▸ Assignment
Where does the string "камешков" appear in the records? Copy every line that contains it.

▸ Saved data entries
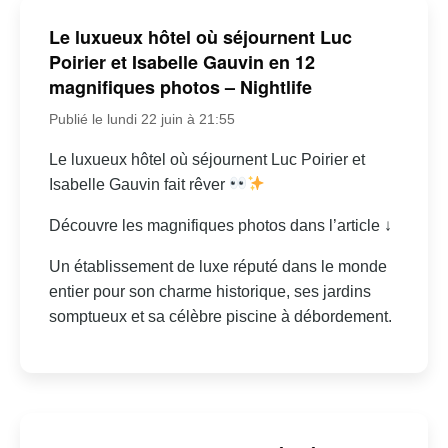
Le luxueux hôtel où séjournent Luc
Poirier et Isabelle Gauvin en 12
magnifiques photos – Nightlife
Publié le lundi 22 juin à 21:55
Le luxueux hôtel où séjournent Luc Poirier et
Isabelle Gauvin fait rêver
Découvre les magnifiques photos dans l’article ↓
Un établissement de luxe réputé dans le monde
entier pour son charme historique, ses jardins
somptueux et sa célèbre piscine à débordement.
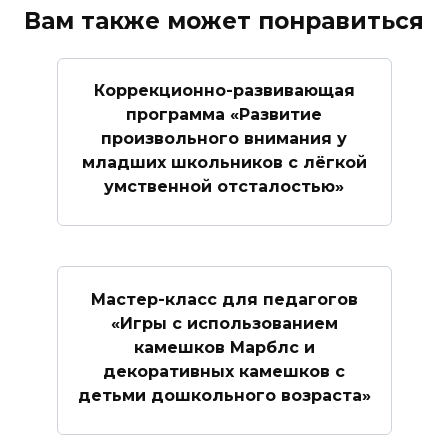
Вам также может понравиться
Коррекционно-развивающая
программа «Развитие
произвольного внимания у
младших школьников с лёгкой
умственной отсталостью»
Мастер-класс для педагогов
«Игры с использованием
камешков Марблс и
декоративных камешков с
детьми дошкольного возраста»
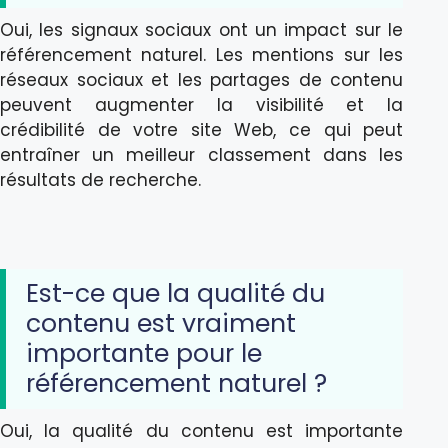
Oui, les signaux sociaux ont un impact sur le
référencement naturel. Les mentions sur les
réseaux sociaux et les partages de contenu
peuvent augmenter la visibilité et la
crédibilité de votre site Web, ce qui peut
entraîner un meilleur classement dans les
résultats de recherche.
Est-ce que la qualité du
contenu est vraiment
importante pour le
référencement naturel ?
Oui, la qualité du contenu est importante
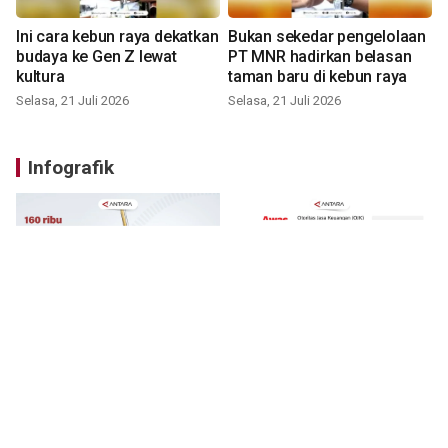
Ini cara kebun raya dekatkan
Bukan sekedar pengelolaan
budaya ke Gen Z lewat
PT MNR hadirkan belasan
kultura
taman baru di kebun raya
Selasa, 21 Juli 2026
Selasa, 21 Juli 2026
Infografik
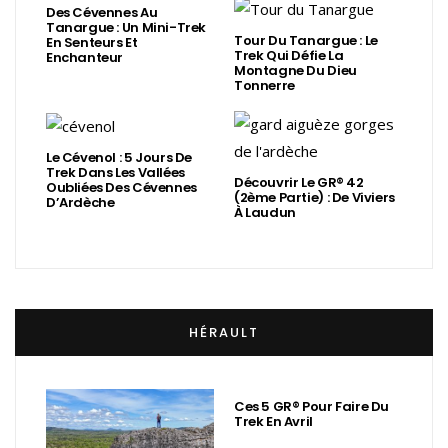
Des Cévennes Au
Tanargue : Un Mini-Trek
Tour Du Tanargue : Le
En Senteurs Et
Trek Qui Défie La
Enchanteur
Montagne Du Dieu
Tonnerre
Le Cévenol : 5 Jours De
Trek Dans Les Vallées
Découvrir Le GR® 42
Oubliées Des Cévennes
(2ème Partie) : De Viviers
D’Ardèche
À Laudun
HÉRAULT
Ces 5 GR® Pour Faire Du
Trek En Avril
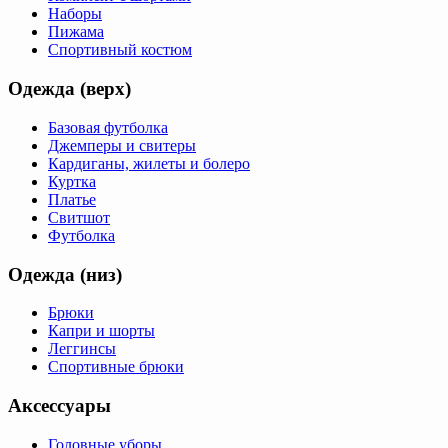
Наборы
Пижама
Спортивный костюм
Одежда (верх)
Базовая футболка
Джемперы и свитеры
Кардиганы, жилеты и болеро
Куртка
Платье
Свитшот
Футболка
Одежда (низ)
Брюки
Капри и шорты
Леггинсы
Спортивные брюки
Аксессуары
Головные уборы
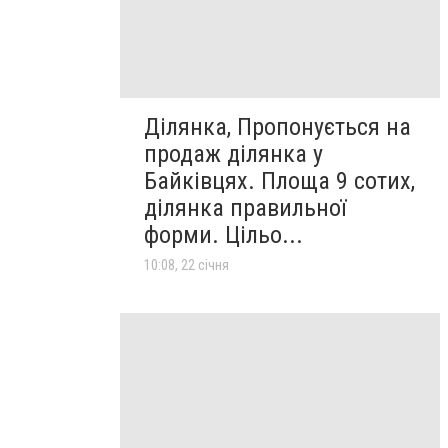
Ділянка, Пропонується на
продаж ділянка у
Байківцях. Площа 9 сотих,
ділянка правильної
форми. Цільо...
10:08, 22 січня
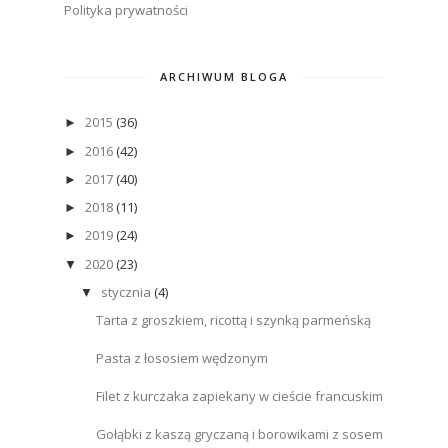
Polityka prywatności
ARCHIWUM BLOGA
2015
(36)
►
2016
(42)
►
2017
(40)
►
2018
(11)
►
2019
(24)
►
2020
(23)
▼
stycznia
(4)
▼
Tarta z groszkiem, ricottą i szynką parmeńską
Pasta z łososiem wędzonym
Filet z kurczaka zapiekany w cieście francuskim
Gołąbki z kaszą gryczaną i borowikami z sosem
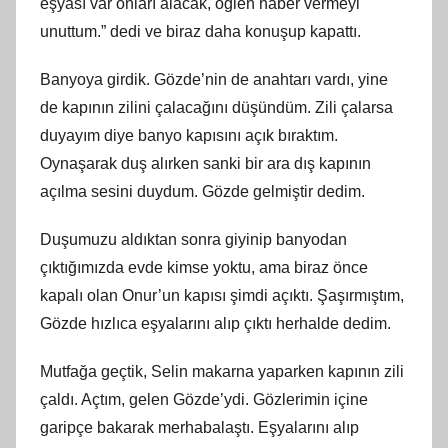
eşyası var onları alacak, öğlen haber vermeyi
unuttum.” dedi ve biraz daha konuşup kapattı.
Banyoya girdik. Gözde’nin de anahtarı vardı, yine
de kapının zilini çalacağını düşündüm. Zili çalarsa
duyayım diye banyo kapısını açık bıraktım.
Oynaşarak duş alırken sanki bir ara dış kapının
açılma sesini duydum. Gözde gelmiştir dedim.
Duşumuzu aldıktan sonra giyinip banyodan
çıktığımızda evde kimse yoktu, ama biraz önce
kapalı olan Onur’un kapısı şimdi açıktı. Şaşırmıştım,
Gözde hızlıca eşyalarını alıp çıktı herhalde dedim.
Mutfağa geçtik, Selin makarna yaparken kapının zili
çaldı. Açtım, gelen Gözde’ydi. Gözlerimin içine
garipçe bakarak merhabalaştı. Eşyalarını alıp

▸ Problem solution
камешков Марблс и
декоративных камешков с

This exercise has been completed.